A drunk man stumbled by. A couple kissed by a bus stop. True love...
“I’m sorry,” said Will. “I have to go back.” He gestured toward the revolving door of the hospital. “My girlfriend...”
“Yes, my offer is about her.” The stranger again patted the bench. There was a hint of impatience in the gesture. The dirty curb, the tired faces, the coffee shop on the corner. The stranger made it all look so unreal. Will slowly sat down next to him. The man had a tiny ruby in his earlobe. What did that remind him of?
“I assume you’ve tried kissing her? Sadly, that only works in the rarest of cases.” The man pulled a silver cigarette box from his pocket. “The spindle sleep is very old Fairy magic. Very effective, and very easy to use. I assumed your brother had warned you and your girlfriend. You rejected the Fairy’s gift, the skin of sacred stone. Immortals take these things very personally. And since she can’t do anything to you...”
He took a silver cigarette case and lighter from his pocket. That’s when Will saw he had six fingers on each hand. The wrong world. This entire night belonged to the wrong world.
“Fairies love to play fate, Will, and that’s not limited to their infamous love magic. We both know what I’m talking about: a different skin, a deadly sleep, a wooden prison...” He lit a cigarette as white and slender as his fingers. “But this time your brother won’t bring everything back to the way it was. This time you will have to do it yourself. Isn’t that your biggest wish? To have everything the way it was? Before you made the mistake of following your brother?” He exhaled smoke into the night and ignored the disapproving looks of the passersby. “Once upon a time...There’s a r
eason all fairy tales begin like this. But the ‘and they lived happily ever after’ at the end? That has to be earned.”

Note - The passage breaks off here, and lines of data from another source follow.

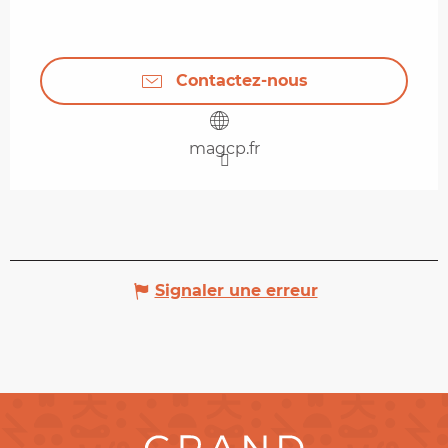
Contactez-nous
magcp.fr
Signaler une erreur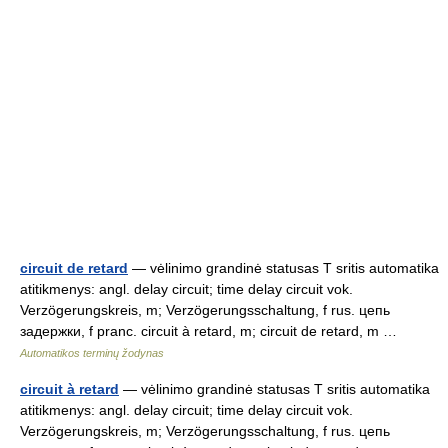
circuit de retard
— vėlinimo grandinė statusas T sritis automatika
atitikmenys: angl. delay circuit; time delay circuit vok.
Verzögerungskreis, m; Verzögerungsschaltung, f rus. цепь
задержки, f pranc. circuit à retard, m; circuit de retard, m …
Automatikos terminų žodynas
circuit à retard
— vėlinimo grandinė statusas T sritis automatika
atitikmenys: angl. delay circuit; time delay circuit vok.
Verzögerungskreis, m; Verzögerungsschaltung, f rus. цепь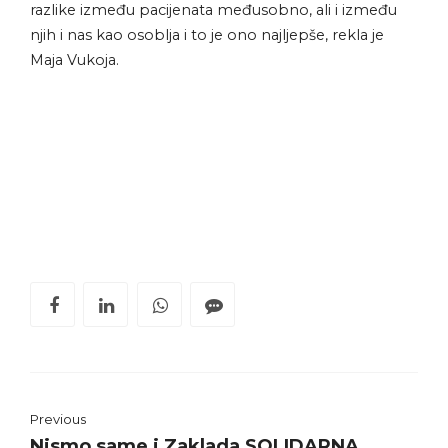
razlike između pacijenata međusobno, ali i između
njih i nas kao osoblja i to je ono najljepše, rekla je
Maja Vukoja.
Previous
Nismo same i Zaklada SOLIDARNA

Will thought he could see the face of a woman in the wafts of smoke. Moths were fluttering around it.
“It’s incredible, isn’t it?” The stranger tucked the cigarette case and lighter back in his pocket and pulled out a pouch. “She made you immune even to her own magic, all to save her lover. Love makes fools, even of immortals.” He dropped the pouch on Will’s lap. Jacob had a similar one. “It all began with her. It can only end with her.”
The pouch seemed empty, but when Will reached inside, he felt a wooden handle.
The stranger got up.
“Find her. Use my gift, and you have my promise everything will be just as it was meant to be.” He leaned down. “I will show you who you are, Will Reckless. Your true self... Isn’t that what you’re looking for?”

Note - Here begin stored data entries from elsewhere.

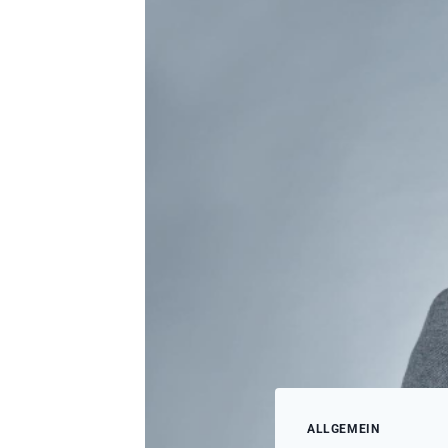
ALLGEMEIN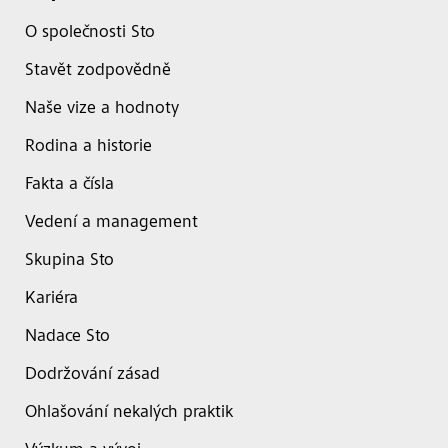
O společnosti Sto
Stavět zodpovědně
Naše vize a hodnoty
Rodina a historie
Fakta a čísla
Vedení a management
Skupina Sto
Kariéra
Nadace Sto
Dodržování zásad
Ohlašování nekalých praktik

He didn’t wait for Will’s answer. He turned and walked toward a car parked by the curb. A driver got out and opened the back door, and the stranger slipped inside. Will sat with the pouch in his hand and watched as the car merged into the pre-dawn traffic.
Jacob still didn’t answer his phone, and Clara’s face was as pale as a corpse’s. Will didn’t have the courage to kiss her again, and the night nurse just shook her head when he asked whether he could take Clara home.

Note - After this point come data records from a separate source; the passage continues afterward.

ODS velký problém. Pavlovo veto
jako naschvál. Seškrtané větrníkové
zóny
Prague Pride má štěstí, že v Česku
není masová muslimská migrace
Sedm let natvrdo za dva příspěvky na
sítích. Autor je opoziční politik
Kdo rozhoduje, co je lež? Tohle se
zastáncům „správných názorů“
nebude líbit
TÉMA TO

The apartment was so still, the rooms so empty. Once upon a time. Will sat at the kitchen table and took the pouch from his pocket. He carefully put his hand inside, and his eyes widened at the sight of the weapon that slid out. A crossbow. It was so beautiful and so terrible. The silver fittings were warm, as though the silver were melting under his touch. There were whispers lodged in the patterns etched into the precious metal. Will closed his fingers around the hilt. He cocked the glass string, placed the silver arrow, and feared what he felt: the wish to let the arrow fly, into the heart of darkness, to where all magic came from. But that place has no heart.